I played the first Golden Sun for the GBA and felt, while it wasn't the best portable RPG for that system, it had some great innovations such as the Psyenergy and Djinn systems which the game revolved around as well as challenging puzzles and sidequests. Now the DS sequel still holds these intact, but this sequel is lacking in substance that made the original games so popular.
Golden Sun runs like your typical RPG: roam the world map, enter towns, buy items, collect treasures, fight monsters etc. Anybody who knows this genre knows what to expect here, but of course I need to go into the aspects that make this series stand out from the crowd. Psyenergy is basically the game's magic system, but is also used outside of battles for puzzle solving and just generally getting from A to B. The Psyenergy 'Move' for example pushes wooden blocks out of your way or to provide a stepping stone on the next level, 'Grip' allows you to propel yourself across a gap by grabbing stalactites or setting cogs in motion, and there are many more that you recieve in game, and it becomes pretty clear what each Psyenergy is needed for certain situations, allowing for smooth gameplay.

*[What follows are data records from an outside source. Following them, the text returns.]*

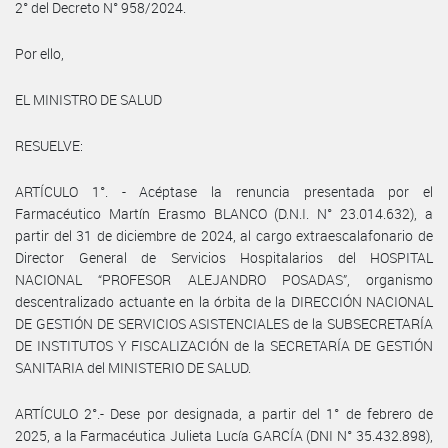
2° del Decreto N° 958/2024.
Por ello,
EL MINISTRO DE SALUD
RESUELVE:
ARTÍCULO 1°. - Acéptase la renuncia presentada por el
Farmacéutico Martín Erasmo BLANCO (D.N.I. N° 23.014.632), a
partir del 31 de diciembre de 2024, al cargo extraescalafonario de
Director General de Servicios Hospitalarios del HOSPITAL
NACIONAL “PROFESOR ALEJANDRO POSADAS”, organismo
descentralizado actuante en la órbita de la DIRECCIÓN NACIONAL
DE GESTIÓN DE SERVICIOS ASISTENCIALES de la SUBSECRETARÍA
DE INSTITUTOS Y FISCALIZACIÓN de la SECRETARÍA DE GESTIÓN
SANITARIA del MINISTERIO DE SALUD.
ARTÍCULO 2°.- Dese por designada, a partir del 1° de febrero de
2025, a la Farmacéutica Julieta Lucía GARCÍA (DNI N° 35.432.898),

The Djinn system also makes a return, and as with Psyenergy nothing changed for worse. For those unaware, as you go around the world you collect these Pokemon-like elemental creatures and assign them to characters. Each Djinn has different abilities in battle. Once used they go on standby and can be used to summon powerful entities to deal heavy damage to your enemies in battle, at cost of being unuseable for a short while and a heavy decrease in the character's stats. Like I said, this system is impressive and it's a challenge to find Djinn around the game world, since some require completion of puzzles and a diversion from your main path. It provides a balance to gameplay and shows off the most impressive bits of this game.
However, the rest of the gameplay is RPG-standard and doesn't really go outside the box other than those aspects mentionned above. Dungeon puzzles do provide a challenge but towards the end of the game they really begin to drag and become boring. There also seem to be a lack of sidequests here, except when going out of your way to find Djinn- something the original games had in Spades.

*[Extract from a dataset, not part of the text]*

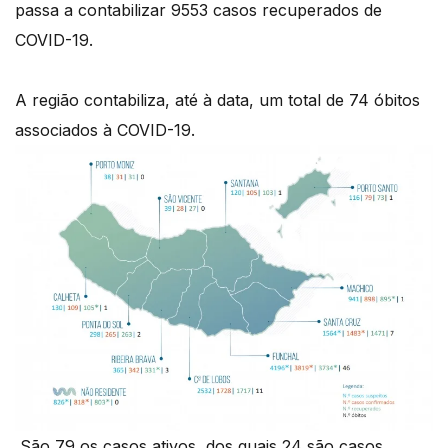
passa a contabilizar 9553 casos recuperados de
COVID-19.
A região contabiliza, até à data, um total de 74 óbitos
associados à COVID-19.
São 79 os casos ativos, dos quais 24 são casos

I'd also like to comment on the graphics here. These are very good for a DS game. It's great seeing characters and buildings rendered in 3D. They are strongest in the battle cinematics such as during summoning, which take up both DS screens and are truely fascinating to watch. Music on the other hand is ok but certaintly not memorable, though it's nice to hear some tunes from the previous games incorporated here.

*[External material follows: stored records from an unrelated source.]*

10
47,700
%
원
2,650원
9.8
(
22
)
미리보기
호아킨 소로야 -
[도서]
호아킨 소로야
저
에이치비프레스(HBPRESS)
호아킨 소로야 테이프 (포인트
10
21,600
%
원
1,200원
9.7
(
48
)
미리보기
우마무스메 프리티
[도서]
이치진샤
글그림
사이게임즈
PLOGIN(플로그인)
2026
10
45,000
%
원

The plot and characters, which aren't the strongest feature of the games, failed to impress me here. We follow the children of the original characters from the first two games: Matthew (son of Issac), Tyrell (son of Garet), and Karis (daughter of Ivan), among others that join you later on. Yet the game doesn't thurst our protagonists into the main threat of the game until at least halfway into the story. The reason why Matthew and co. leave on their adventure? To collect an item which at best serves as a tangent to the eventual threat of the world. Furthermore to get this item you need to go on various quests and take more tangents. At worst this seems like deliberate padding while the designers tried to think of a decent world-destroying problem for this generation of heroes. The ending isn't remarkable and left questions unanswered, though this is more likely because they put in a sequel hook.
The characters suffer the same problems as the GBA prequels in that they are incredibly lacking in personality. Matthew is mute with his only personality being the input actions (more on that later). Likewise, Tyrell serves as comic relief and the slightly dopey member of the team, which makes him slightly more interesting than the others if not being annoying sometimes. The others unfortunately fall into the same flatness, either being boring or having interesting backgrounds which are all but ignored in favour of getting the main story going. It's not helped either that Matthew and Tyrell's designs make them so similar to their parents in the original games they might as well have been cloned. There are camoes from some characters from the previous games but at least the focus isn't always on them since this is a separate adventure of course.
I think so much more could've been done in enriching the story's depth, but I suppose they have little to work with considering it revolving around the issue of alchemy (which has been solved more or less). Nevertheless I still got 30 hours out of the gameplay and it kept me interested at least through the puzzles. It's a good RPG, but not a fantastic one.